Saturday, 25 October 2014

The Great Cosmic Bake off! just desert!

When I was in the desert with the great big view of the night sky and all the myriad twinkling stars and the vast vast panorama of galaxies and shooting stars and all of them such miles away that the light I was seeing with my eyes had left some of those stars hundreds of light years ago, I couldn't help realising that having such an earth bound view of things was trying to put a limit on what was really there.
Playground
building blocks
I read that in the beginning the Creator made the universe including all the stars and planets and galaxies and suns and moons.  I think it would also have included all the elements, space, air, water, fire and earth.  Then he/she made what is called Universal Soul and I imagine that to be whatever it is that makes us or any other thing alive.  Then He/She took some of the universe and some of the stuff called soul and made every living being, using different amounts of universe and different amounts of soul and made different mixtures so that different things have different percentages of one element or the other.  And just think what He/She made;  trees and all green things, fish and all the creatures that live in the sea and in rivers, He/She made lizards and creeping things,  He/She made insects and flying feathered things and He/She made us and gave us all sorts of different physical shapes, some tall, some short, some round, some long and to each one He/She gave the right sort of skin and hair for the place they were going to live.
Looking around that ancient desert with all the shapes in the rocks I think that He/She sat here and tried out all the shapes, moulding them out of all his created elements and then breathed  his life breath into the ones he had made and loved and then he scattered them all round the world in their right places and withdrew to a place he could watch them from.  That watching is the bit that makes us most like him.
mathematical formula or recipes

Friday, 17 October 2014

Granny in the desert without her rollers! what does she find?
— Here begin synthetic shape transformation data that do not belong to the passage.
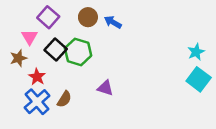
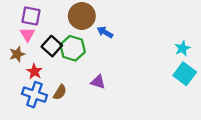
purple square: (48, 17) -> (31, 16), moved, turned -30
brown circle: (88, 17) -> (82, 16), size x1.5
blue arrow: (113, 22) -> (105, 32), moved
blue cross: (37, 102) -> (34, 95), turned -30

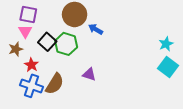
brown semicircle: (60, 92) -> (55, 84), size x1.5

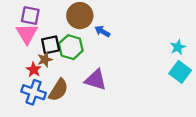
pink triangle: (25, 31) -> (27, 34), size x1.5
black square: (47, 42) -> (51, 45), turned 36
brown star: (16, 49) -> (45, 60), moved
purple triangle: (89, 74) -> (96, 80), size x1.5

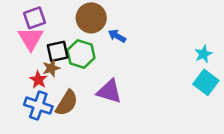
purple square: (30, 16) -> (34, 18), turned -30

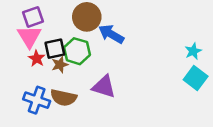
blue arrow: (117, 36) -> (111, 34), size x1.5
brown star: (51, 68) -> (60, 65), moved
red star: (38, 80) -> (37, 58), moved
brown semicircle: (67, 103) -> (64, 98), turned 70

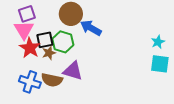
red star: (37, 58) -> (30, 48), size x1.5
cyan square: (196, 78) -> (160, 64), turned -30
purple triangle: (104, 87) -> (73, 71), moved

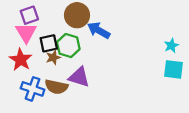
red star: (30, 48) -> (21, 60), moved

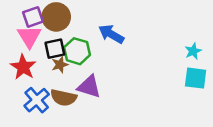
brown circle: (77, 15) -> (56, 17), moved
blue cross: (33, 89) -> (37, 100), turned 30

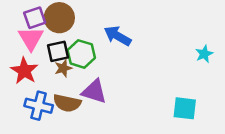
cyan square: (196, 78) -> (185, 108), moved
blue cross: (37, 100) -> (39, 106), turned -35

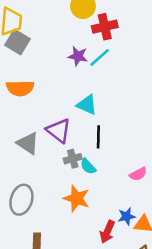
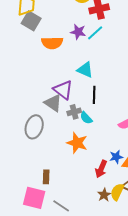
orange semicircle: (20, 88) -> (52, 43), moved
gray triangle: (28, 143) -> (53, 103), moved
gray ellipse: (21, 200) -> (34, 127), moved

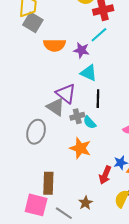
purple star: (78, 32) -> (81, 50), moved
brown rectangle: (46, 177) -> (48, 183), size x1.5
brown star: (104, 195) -> (86, 203), moved

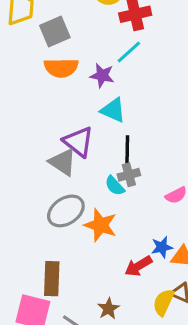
gray square: (33, 22) -> (55, 32), moved, turned 36
gray cross: (77, 116) -> (129, 175), moved
gray ellipse: (36, 132) -> (66, 211), moved, turned 40
red arrow: (105, 175) -> (138, 266), turned 36

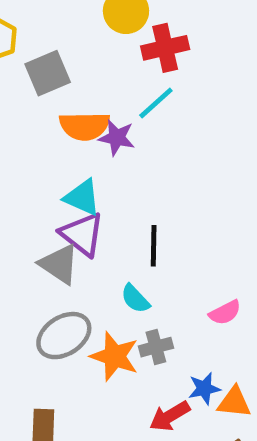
orange semicircle: (61, 68) -> (85, 126), moved
cyan triangle: (113, 110) -> (82, 197), moved
gray cross: (129, 175) -> (156, 347), moved

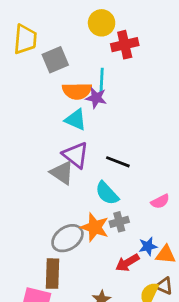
cyan line: (156, 103) -> (102, 80), moved, turned -45
cyan triangle: (82, 197) -> (76, 120), moved
black line: (154, 246) -> (118, 162), turned -70
cyan semicircle: (135, 299) -> (107, 193), size x1.4
gray ellipse: (64, 336) -> (67, 238), moved

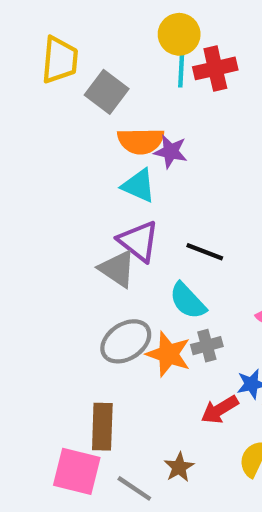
gray square: (55, 60) -> (107, 92), turned -30
cyan line: (102, 80) -> (181, 68), moved
gray ellipse: (67, 238) -> (126, 341), moved

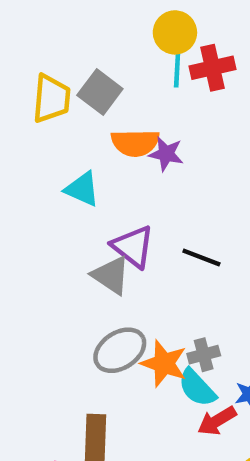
yellow trapezoid: (60, 60) -> (51, 99), moved
cyan triangle: (139, 186) -> (82, 189), moved
cyan semicircle: (188, 301) -> (197, 388), moved

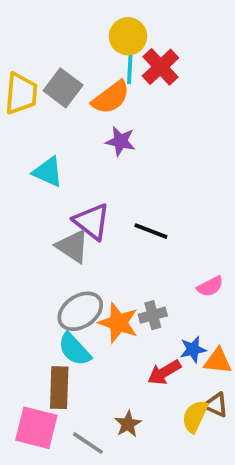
red cross: (212, 68) -> (160, 67), turned -30
orange semicircle: (135, 143) -> (111, 97), moved, turned -36
cyan semicircle: (197, 388) -> (75, 349), moved

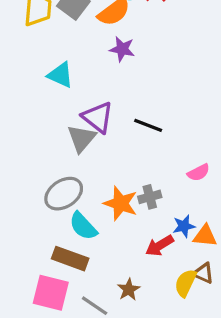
gray triangle: (73, 246) -> (82, 138), turned 36
gray ellipse: (80, 311) -> (64, 194), moved
brown rectangle: (59, 388) -> (70, 259), turned -72

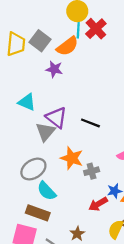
purple star: (122, 49) -> (54, 69), moved
cyan triangle: (60, 75) -> (27, 102), moved
orange star: (121, 203) -> (72, 158), moved

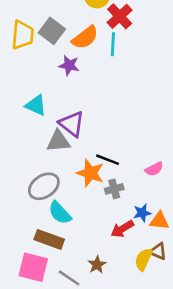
cyan line: (78, 29) -> (113, 44), moved
black line: (90, 123) -> (108, 160), moved
gray triangle: (45, 132) -> (58, 141), turned 45

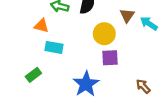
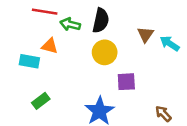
yellow circle: (104, 34) -> (105, 52), moved
cyan rectangle: (54, 47) -> (29, 61), moved

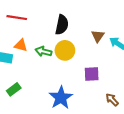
green arrow: (70, 24) -> (43, 51), moved
purple square: (126, 82) -> (92, 74), moved

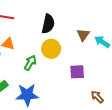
green arrow: (43, 51) -> (30, 63), moved, turned 105
blue star: (61, 98) -> (27, 95), moved, turned 30

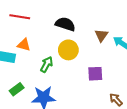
black semicircle: (48, 24) -> (65, 24), turned -84

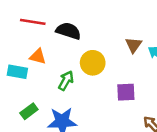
black semicircle: (65, 24) -> (68, 31), moved

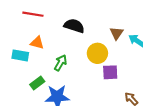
black semicircle: (68, 31) -> (74, 26), moved
yellow circle: (93, 63) -> (97, 53), moved
green rectangle: (29, 111) -> (37, 83), moved

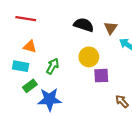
black semicircle: (74, 26) -> (84, 25), moved
brown triangle: (116, 33) -> (111, 28), moved
cyan rectangle: (20, 55) -> (21, 66), moved

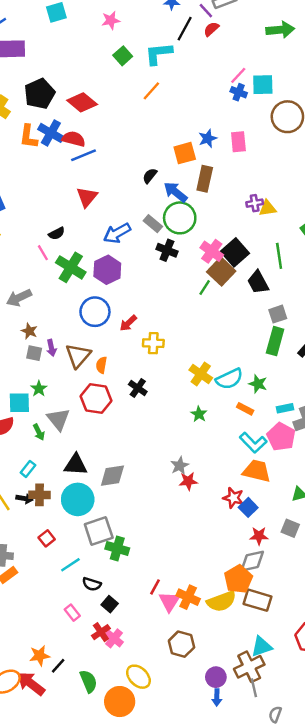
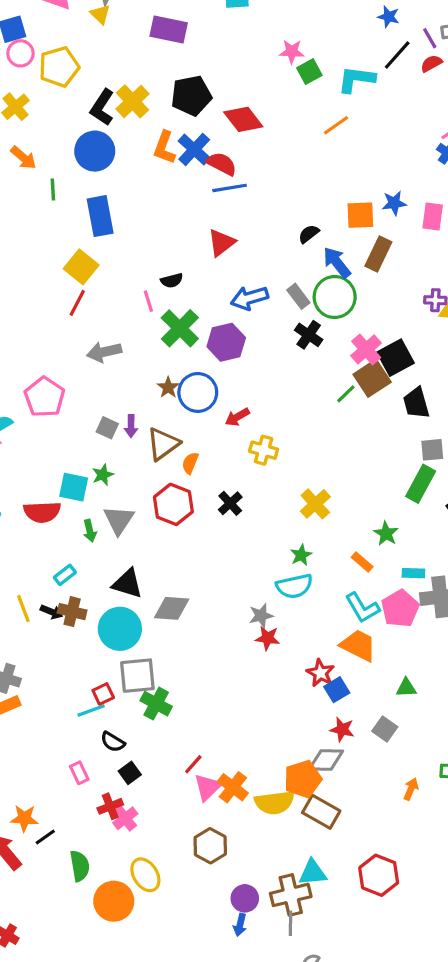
pink star: (111, 20) -> (292, 52), moved
brown star: (29, 331) -> (168, 387), moved
cyan semicircle: (229, 379) -> (294, 586), moved
red square: (47, 538) -> (103, 694), moved

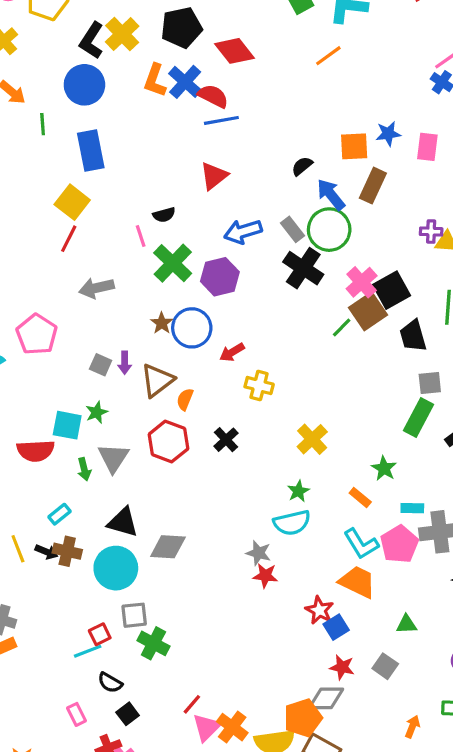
black cross: (309, 335) -> (303, 268), size x1.4
gray star: (261, 616) -> (259, 553), turned 30
gray square: (137, 676) -> (134, 615), size x0.7

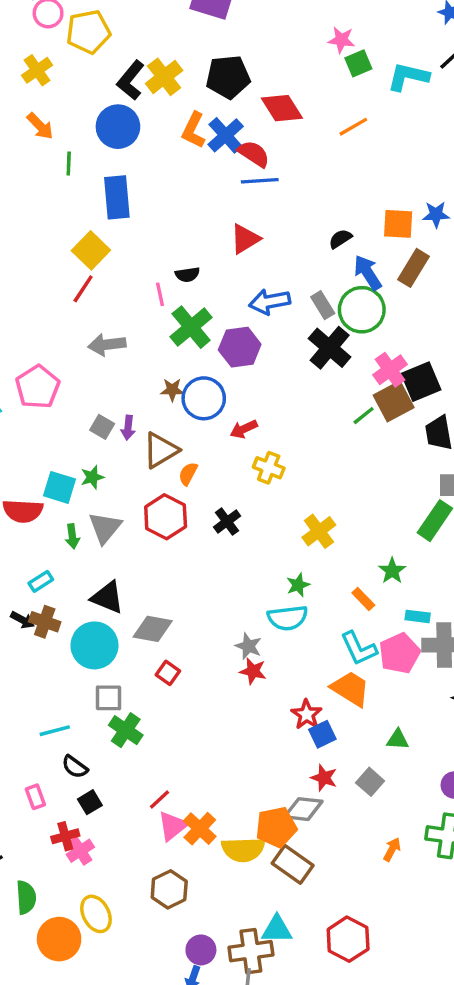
orange line: (328, 56) -> (353, 127), moved
brown star: (162, 323) -> (172, 390), turned 30
red square: (100, 634) -> (168, 673), moved, turned -35

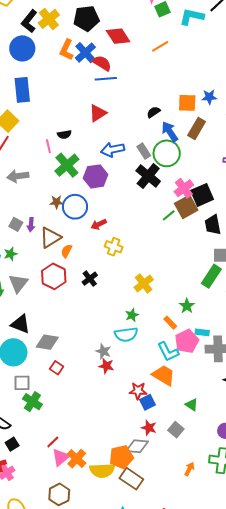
pink pentagon: (400, 653) -> (187, 341), moved
red star: (307, 714) -> (138, 391), turned -30
green triangle: (398, 740) -> (192, 405), turned 32

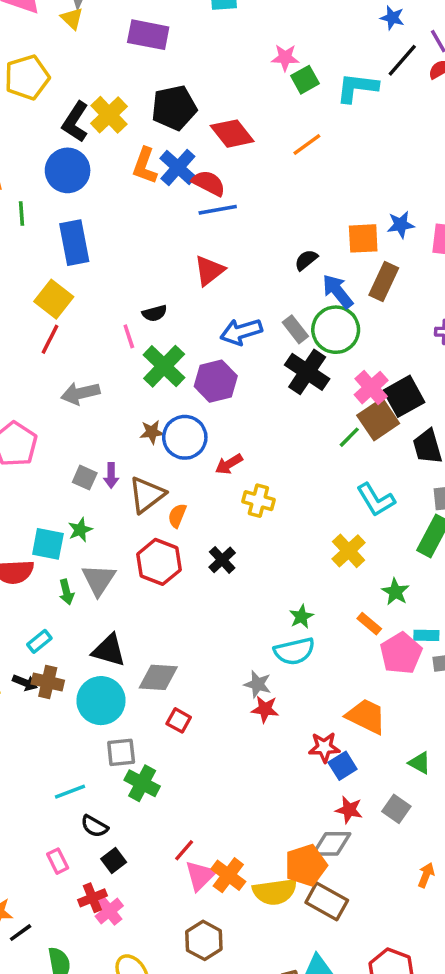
yellow cross: (144, 283) -> (349, 551), moved
cyan L-shape: (168, 352) -> (376, 500), moved

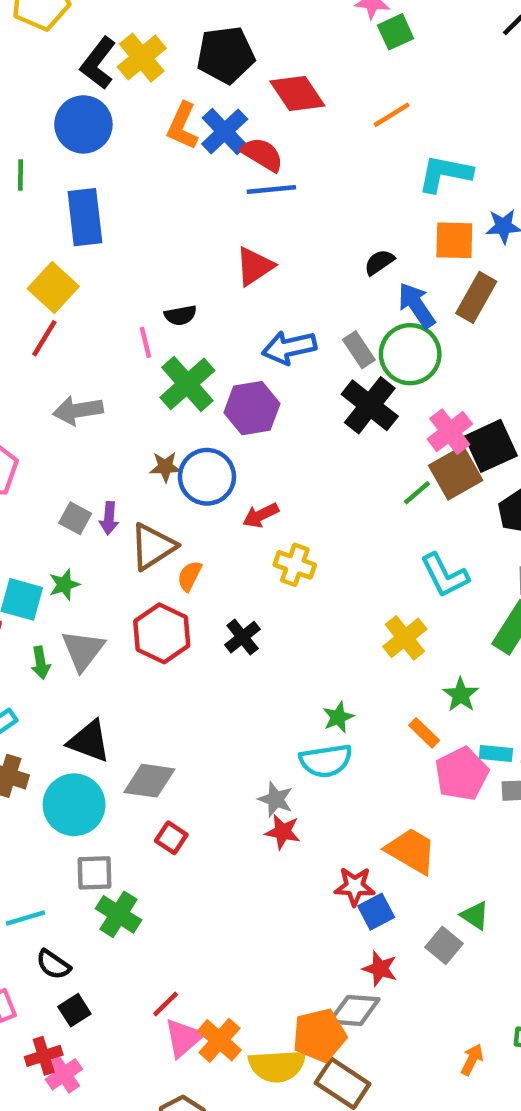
cyan L-shape: (357, 88) -> (445, 174), moved
gray square: (396, 809) -> (444, 945), moved

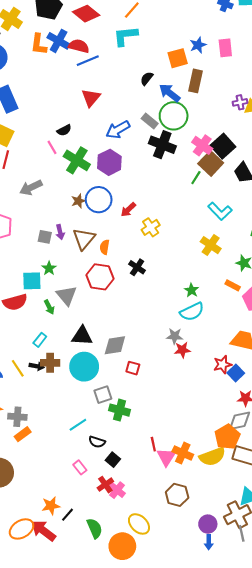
cyan L-shape: (445, 174) -> (125, 36), moved
yellow cross: (295, 565) -> (151, 227), turned -36
red line: (166, 1004) -> (153, 444), turned -40

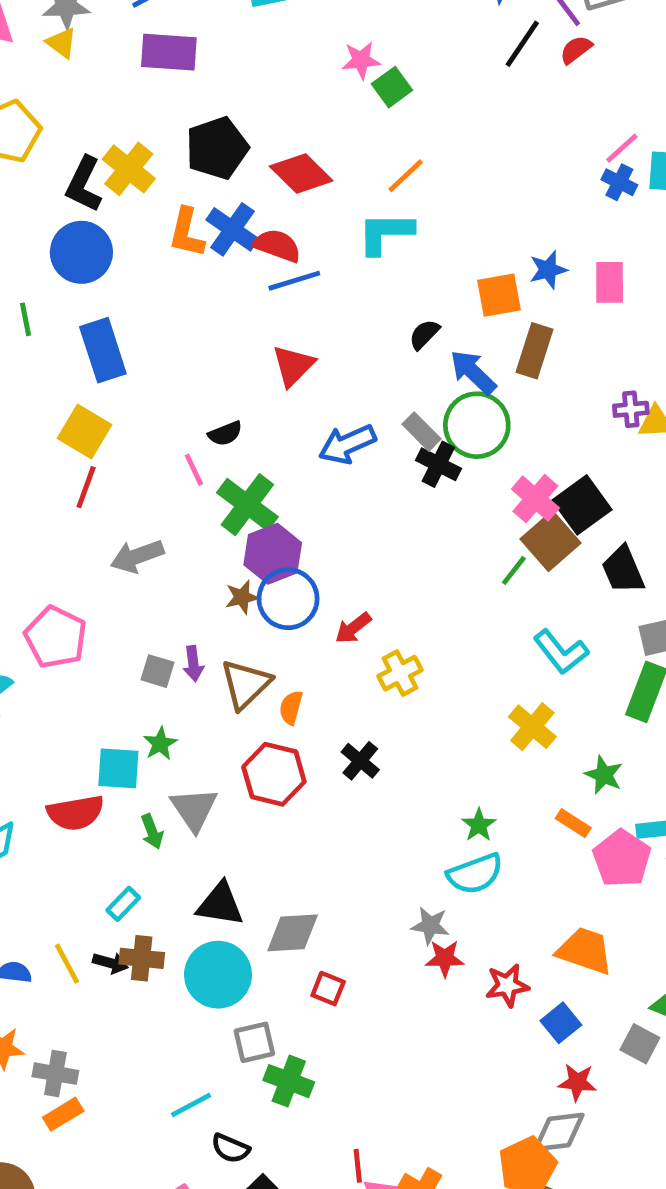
black cross: (162, 145) -> (438, 464), moved, size x0.7
purple hexagon: (109, 162) -> (273, 554), moved
red star: (222, 365) -> (507, 985), moved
Several Desert Grannies and Grandpas
Our new home!
There were quite a few Grannies in the desert on my desert odyssey plus at least 4 Grandpas! and this, oh you grandchildren everywhere is  a bit about it:
Can you imagine 15 people who didn't know one another, whose average age was probably 70 meeting at an airport, taking a bus to the desert and becoming best friends in under a week.   I'm guessing this average age by adding in the youngest at 30 and the oldest at 83.  Anyway we were well beyond the usual age of the average rucksack carrying, jeans wearing, sun seeking person on the flight to Sharm al Sheikh.  Most of the people on the flight were there for a good holiday in the sun with bikinis and sunblock but we 15 with our average age of 70 and our borrowed (mostly) sleeping bags and mats and rucksacks were quite easy to pick out among the rest of the travellers because we mostly wore our walking boots which were too heavy to go into our borrowed rucksacks.
Our adventure was an adventure into Sinai and an adventure into Silence.  Our guides were two, Sara Maitland whose book Silence had inspired most of us to try this out and Abi from Wind Sand and Stars, a travel company specialising in historical and spiritual journeys.  We were all there in our new togetherness for an exploration of silence as a spiritual journey in a place whose history makes your eyes swivel in your head because it is so remarkable.
More Grannies on adventure
You know I couldn't take my electric rollers (see earlier blog on rollers in the Sinai desert) but hey, who needs rollers when our hair would be covered with it's new black on white keffiyah to keep the sun off our heads.  But were we all prepared for camping out under the stars right there on the sand on our mats with our sleeping bags?  Were we all up for the splendidly basic hole dug in the sand in a rather flappy tent for our basic outgoing needs?  Well, not exactly used to it but definitely up for it and after 5 days we all with our average 70 years could have managed months like this.  What we were prepared for but were still surprised by was the deep deep peace to be found in this magical place and the deep deep companionship we discovered amongst ourselves in sharing the deep deep peace.
Father Justin in the library
On our last day of venturing into Silence, we went to St Catharine's Monastery at the end of the Sinai peninsula, famous for its icons and for being the longest surviving Monastery in continuous praying and living.  We met Father Justin (click on the link to listen to him talk about the ark in the wilderness) an American monk with special responsibility for the library.  Only a totally universal spirit, (aka God) could have summoned out of the whole world a monk with such expertise and knowledge of the texts but also of the technology he would be using to make these texts available, to bring them out of the sandy boxes and shelves of the ancient place and actually put them on line for ANYBODY to read.  He told us about the way some scripts hid even more ancient scripts which had been overwritten but which with the modern magic now available could be read.  This is the magic of the real detective, one who can read hidden messages previously only done by holding texts up to the light or by  dripping ammonia onto the papyrus.   But now it can be done by our 21st century techie magic.   This form of hidden message is called a palimpsest and it made me think that seeing the hidden thing is the magic working and that requires knowing that there might be a hidden message.
I found that the whole adventure was a sort of palimpsest, it magically showed that under every Granny there was an ageless person, that in the desert there is a hidden wealth and that nothing is really just as it seems.  You may have to leave behind some of your old ways of looking as well as your electric rollers if you want to read the secret but it is definitely worth it, definitely definitely definitely!